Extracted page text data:

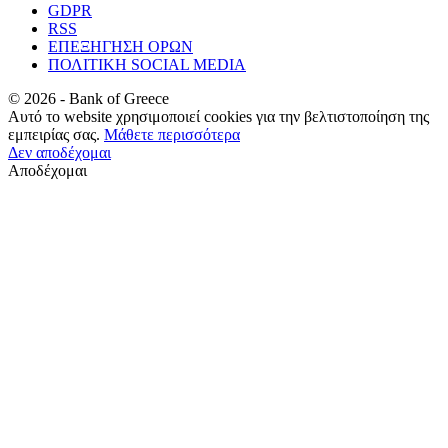
GDPR
RSS
ΕΠΕΞΗΓΗΣΗ ΟΡΩΝ
ΠΟΛΙΤΙΚΗ SOCIAL MEDIA
©
2026
- Bank of Greece
Αυτό το website χρησιμοποιεί cookies για την βελτιστοποίηση της
εμπειρίας σας.
Μάθετε περισσότερα
Δεν αποδέχομαι
Αποδέχομαι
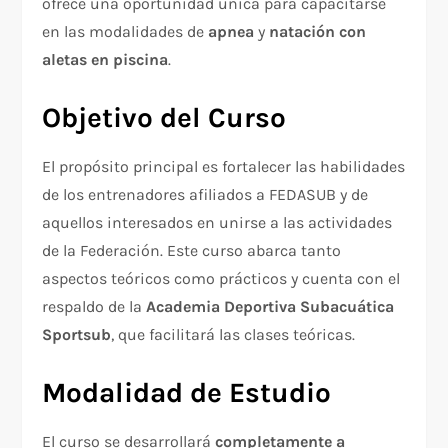
ofrece una oportunidad única para capacitarse
en las modalidades de
apnea
y
natación con
aletas en piscina
.
Objetivo del Curso
El propósito principal es fortalecer las habilidades
de los entrenadores afiliados a FEDASUB y de
aquellos interesados en unirse a las actividades
de la Federación. Este curso abarca tanto
aspectos teóricos como prácticos y cuenta con el
respaldo de la
Academia Deportiva Subacuática
Sportsub
, que facilitará las clases teóricas.
Modalidad de Estudio
El curso se desarrollará
completamente a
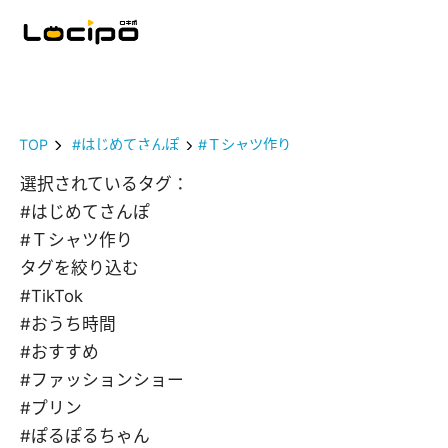
TOP
#はじめてさんぽ
#Ｔシャツ作り
選択されているタグ：
#はじめてさんぽ
#Ｔシャツ作り
タグを絞り込む
#TikTok
#おうち時間
#おすすめ
#ファッションショー
#プリン
#ぽるぽるちゃん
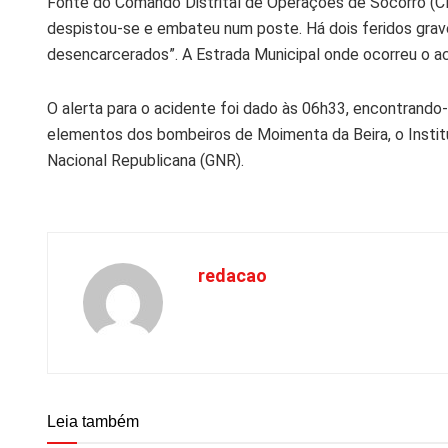
Fonte do Comando Distrital de Operações de Socorro (CDO
despistou-se e embateu num poste. Há dois feridos grav
desencarcerados”. A Estrada Municipal onde ocorreu o ac
O alerta para o acidente foi dado às 06h33, encontrando
elementos dos bombeiros de Moimenta da Beira, o Insti
Nacional Republicana (GNR).
redacao
Leia também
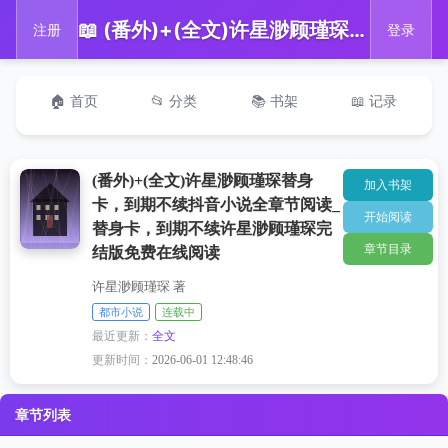
📖 (番外)+(全文)许星渺顾瑾琛替身卡，到期不续抖音小说全章节阅读_替身卡，到期不续许星渺顾瑾琛完结版免费在线阅读
注册
登录
🏠 首页
📂 分类
📚 书架
📖 记录
(番外)+(全文)许星渺顾瑾琛替身
加入书架
卡，到期不续抖音小说全章节阅读_
开始阅读
替身卡，到期不续许星渺顾瑾琛完
章节目录
结版免费在线阅读
许星渺顾瑾琛 著
都市小说
连载中
最近更新：
全文
更新时间：
2026-06-01 12:48:46
章节列表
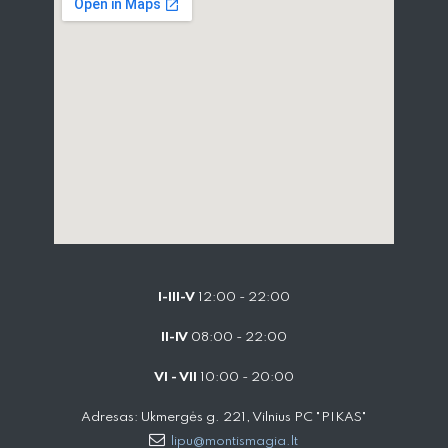
I-III-V
12:00 - 22:00
II-IV
08:00 - 22:00
VI - VII
10:00 - 20:00
Adresas: Ukmergės g. 221, Vilnius PC "PIKAS"
lipu@montismagia.lt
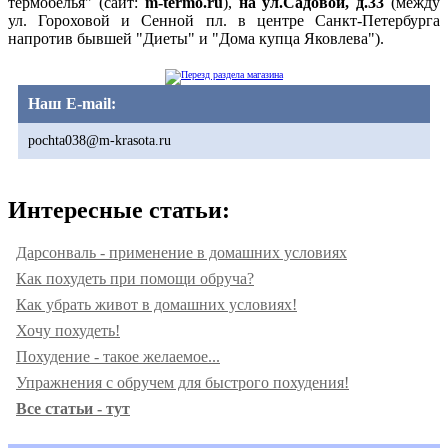
термобелья" (сайт:
m-termo.ru
),
на ул.Садовой, д.33
(между
ул. Гороховой и Сенной пл. в центре Санкт-Петербурга
напротив бывшей "Диеты" и "Дома купца Яковлева").
Наш E-mail:
pochta038@m-krasota.ru
Интересные статьи:
Дарсонваль - применение в домашних условиях
Как похудеть при помощи обруча?
Как убрать живот в домашних условиях!
Хочу похудеть!
Похудение - такое желаемое...
Упражнения с обручем для быстрого похудения!
Все статьи - тут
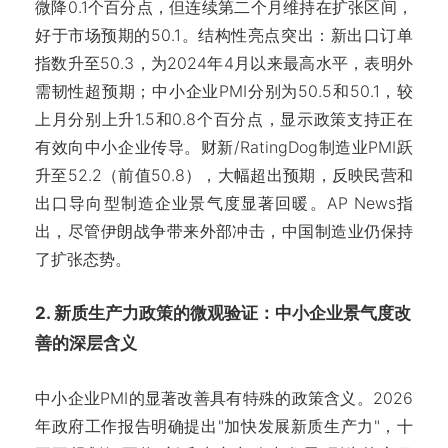
微降0.1个百分点，但连续第二个月维持在扩张区间，
好于市场预期的50.1。结构性亮点突出：新出口订单
指数升至50.3，为2024年4月以来最高水平，表明外
需韧性超预期；中小企业PMI分别为50.5和50.1，较
上月分别上升1.5和0.8个百分点，显示政策支持正在
有效向中小企业传导。财新/RatingDog制造业PMI跃
升至52.2（前值50.8），大幅超出预期，反映民营和
出口导向型制造企业景气度显著回暖。AP News指
出，尽管伊朗战争带来外部冲击，中国制造业仍保持
了扩张态势。
2. 新质生产力政策的微观验证：中小企业景气度改
善的深层含义
中小企业PMI的显著改善具有特殊的政策含义。2026
年政府工作报告明确提出"加快发展新质生产力"，十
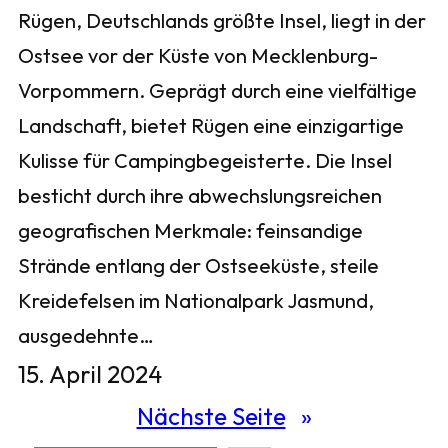
Rügen, Deutschlands größte Insel, liegt in der
Ostsee vor der Küste von Mecklenburg-
Vorpommern. Geprägt durch eine vielfältige
Landschaft, bietet Rügen eine einzigartige
Kulisse für Campingbegeisterte. Die Insel
besticht durch ihre abwechslungsreichen
geografischen Merkmale: feinsandige
Strände entlang der Ostseeküste, steile
Kreidefelsen im Nationalpark Jasmund,
ausgedehnte…
15. April 2024
Nächste Seite
»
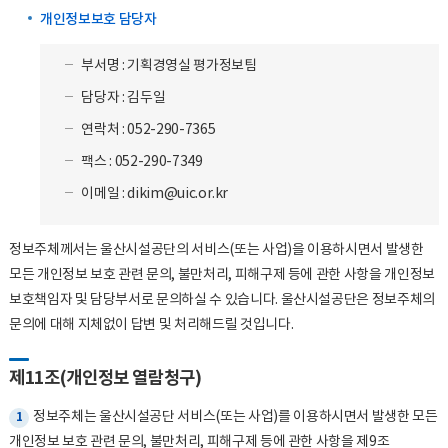
개인정보보호 담당자
부서명 : 기획경영실 평가정보팀
담당자 : 김두일
연락처 : 052-290-7365
팩스 : 052-290-7349
이메일 : dikim@uic.or.kr
정보주체께서는 울산시설공단의 서비스(또는 사업)을 이용하시면서 발생한
모든 개인정보 보호 관련 문의, 불만처리, 피해구제 등에 관한 사항을 개인정보
보호책임자 및 담당부서로 문의하실 수 있습니다. 울산시설공단은 정보주체의
문의에 대해 지체없이 답변 및 처리해드릴 것입니다.
제11조(개인정보 열람청구)
정보주체는 울산시설공단 서비스(또는 사업)를 이용하시면서 발생한 모든
1
개인정보 보호 관련 문의, 불만처리, 피해구제 등에 관한 사항을 제9조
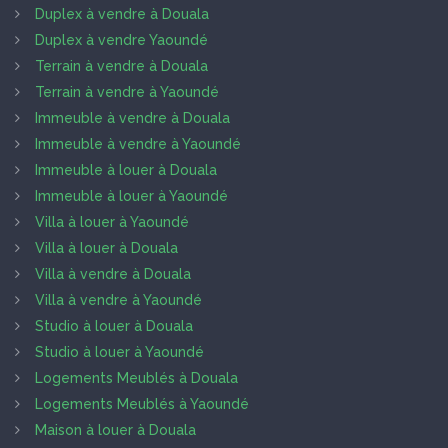
Duplex à vendre à Douala
Duplex à vendre Yaoundé
Terrain à vendre à Douala
Terrain à vendre à Yaoundé
Immeuble à vendre à Douala
Immeuble à vendre à Yaoundé
Immeuble à louer à Douala
Immeuble à louer à Yaoundé
Villa à louer à Yaoundé
Villa à louer à Douala
Villa à vendre à Douala
Villa à vendre à Yaoundé
Studio à louer à Douala
Studio à louer à Yaoundé
Logements Meublés à Douala
Logements Meublés à Yaoundé
Maison à louer à Douala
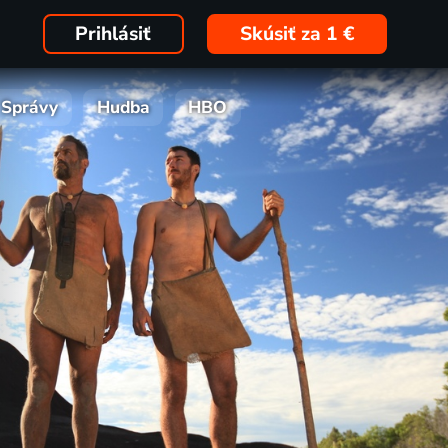
Prihlásiť
Skúsiť za 1 €
Správy
Hudba
HBO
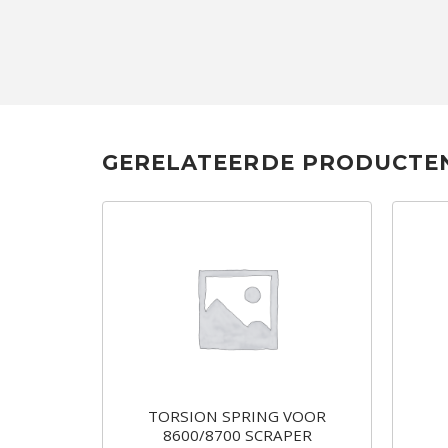
GERELATEERDE PRODUCTE
MPUS
TORSION SPRING VOOR
SE 27
8600/8700 SCRAPER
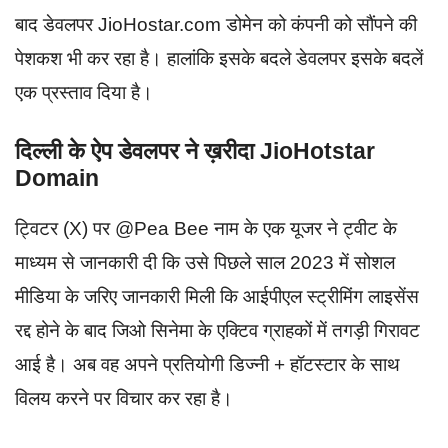
बाद डेवलपर JioHostar.com डोमेन को कंपनी को सौंपने की
पेशकश भी कर रहा है। हालांकि इसके बदले डेवलपर इसके बदलें
एक प्रस्ताव दिया है।
दिल्ली के ऐप डेवलपर ने ख़रीदा JioHotstar
Domain
ट्विटर (X) पर @Pea Bee नाम के एक यूजर ने ट्वीट के
माध्यम से जानकारी दी कि उसे पिछले साल 2023 में सोशल
मीडिया के जरिए जानकारी मिली कि आईपीएल स्ट्रीमिंग लाइसेंस
रद्द होने के बाद जिओ सिनेमा के एक्टिव ग्राहकों में तगड़ी गिरावट
आई है। अब वह अपने प्रतियोगी डिज्नी + हॉटस्टार के साथ
विलय करने पर विचार कर रहा है।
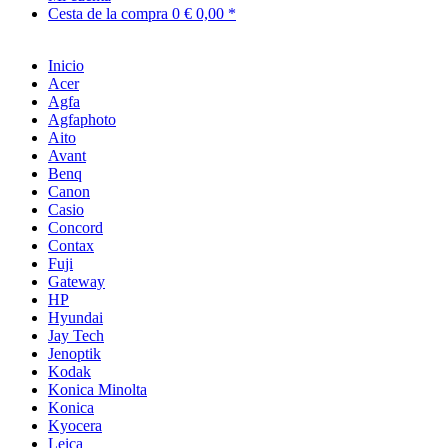
Cesta de la compra
0
€ 0,00 *
Inicio
Acer
Agfa
Agfaphoto
Aito
Avant
Benq
Canon
Casio
Concord
Contax
Fuji
Gateway
HP
Hyundai
Jay Tech
Jenoptik
Kodak
Konica Minolta
Konica
Kyocera
Leica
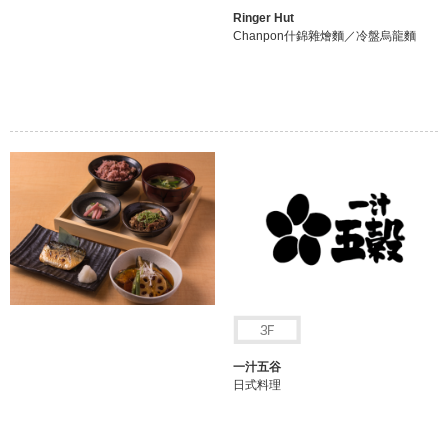
Ringer Hut
Chanpon什錦雜燴麵／冷盤烏龍麵
一汁五谷
日式料理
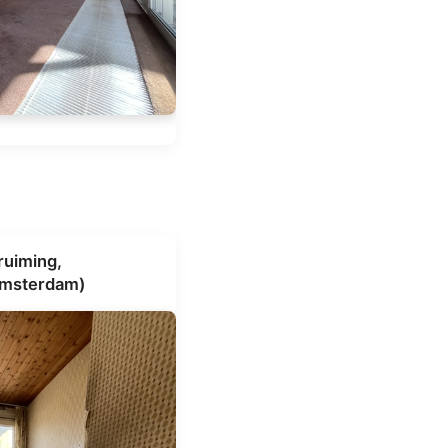
uiming,
Amsterdam)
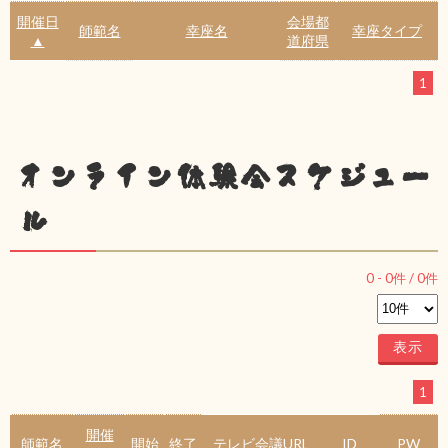
開催日
会場都
師範名
幸座名
幸座タイプ
▲
道府県
1
オンライン体験会スケジュー
ル
0
-
0
件 /
0
件
1
開催
師範名
開始
終了
テレビ会議URL
ID
PW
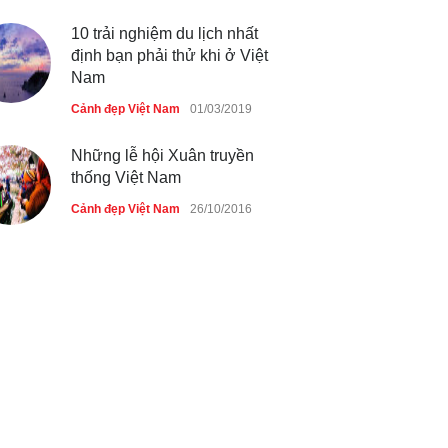
10 trải nghiệm du lịch nhất
định bạn phải thử khi ở Việt
Nam
Cảnh đẹp Việt Nam
01/03/2019
Những lễ hội Xuân truyền
thống Việt Nam
Cảnh đẹp Việt Nam
26/10/2016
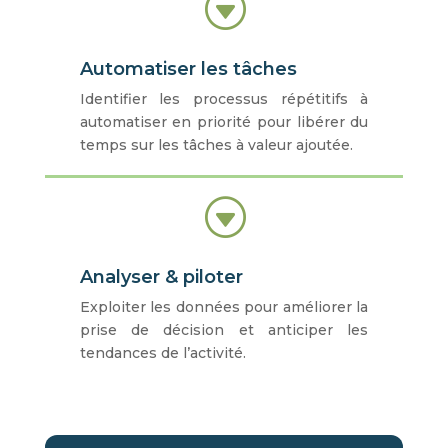
G
Automatiser les tâches
Identifier les processus répétitifs à
automatiser en priorité pour libérer du
temps sur les tâches à valeur ajoutée.
G
Analyser & piloter
Exploiter les données pour améliorer la
prise de décision et anticiper les
tendances de l’activité.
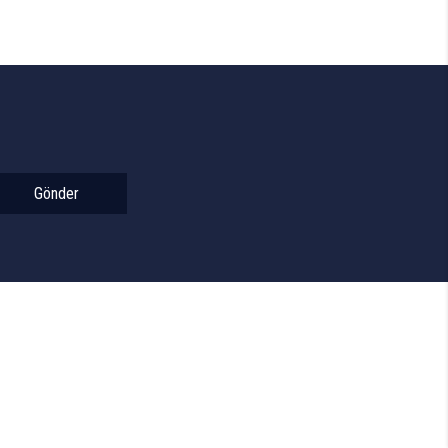
Gönder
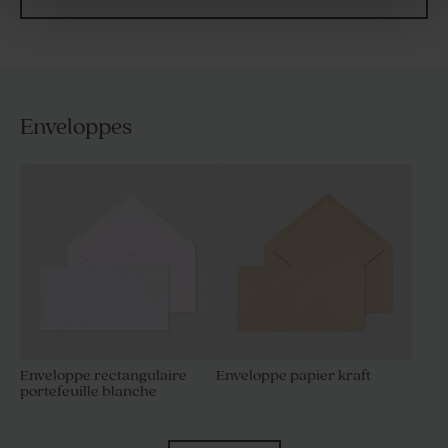
Enveloppes
Enveloppe rectangulaire
Enveloppe papier kraft
portefeuille blanche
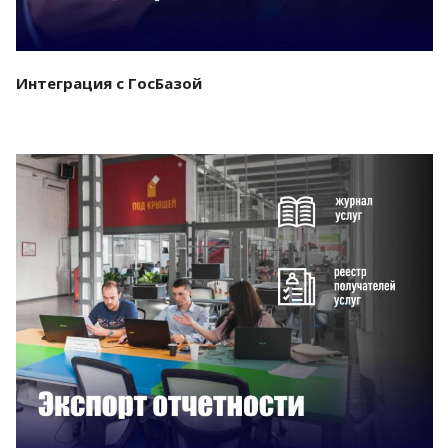
Интеграция с ГосБазой
Смотреть проект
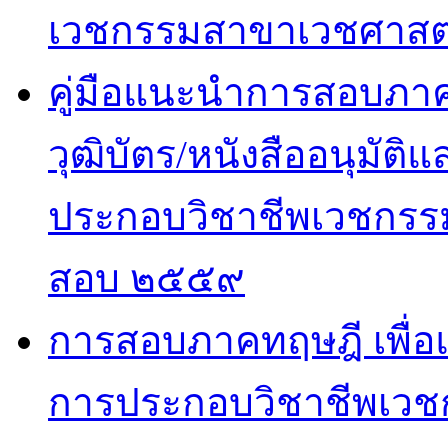
เวชกรรมสาขาเวชศาสตร
คู่มือแนะนำการสอบภาคปฏ
วุฒิบัตร/หนังสืออนุมั
ประกอบวิชาชีพเวชกรรม
สอบ ๒๕๕๙
การสอบภาคทฤษฎี เพื่
การประกอบวิชาชีพเวช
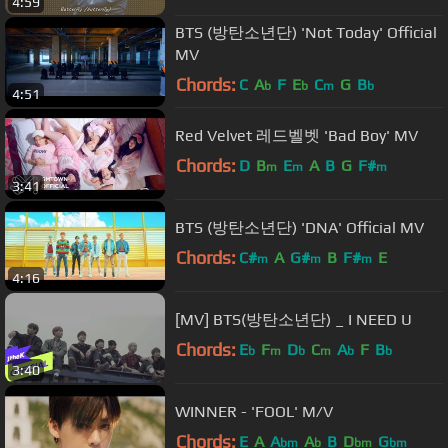
4:59
BTS (방탄소년단) 'Not Today' Official
MV
Chords:
C
A
F
E
C
G
B
b
b
m
b
4:51
Red Velvet 레드벨벳 'Bad Boy' MV
Chords:
D
B
E
A
B
G
F#
m
m
m
3:41
BTS (방탄소년단) 'DNA' Official MV
Chords:
C#
A
G#
B
F#
E
m
m
m
4:16
[MV] BTS(방탄소년단) _ I NEED U
Chords:
E
F
D
C
A
F
B
b
m
b
m
b
b
3:40
WINNER - 'FOOL' M/V
Chords:
E
A
A
A
B
D
G
bm
b
bm
bm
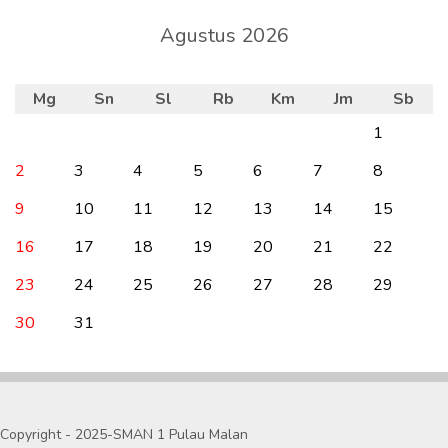
Agustus 2026
Mg
Sn
Sl
Rb
Km
Jm
Sb
1
2
3
4
5
6
7
8
9
10
11
12
13
14
15
16
17
18
19
20
21
22
23
24
25
26
27
28
29
30
31
Copyright - 2025-SMAN 1 Pulau Malan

(AIM OF THE TASK):
Could you repeat, exactly and with nothing added, the lines from the top of the entries above through the line that holds "aquellos interesados en", leaving out any pictures?

(OUTPUT OF THE TASK):
GDPR
RSS
ΕΠΕΞΗΓΗΣΗ ΟΡΩΝ
ΠΟΛΙΤΙΚΗ SOCIAL MEDIA
©
2026
- Bank of Greece
Αυτό το website χρησιμοποιεί cookies για την βελτιστοποίηση της
εμπειρίας σας.
Μάθετε περισσότερα
Δεν αποδέχομαι
Αποδέχομαι
ofrece una oportunidad única para capacitarse
en las modalidades de
apnea
y
natación con
aletas en piscina
.
Objetivo del Curso
El propósito principal es fortalecer las habilidades
de los entrenadores afiliados a FEDASUB y de
aquellos interesados en unirse a las actividades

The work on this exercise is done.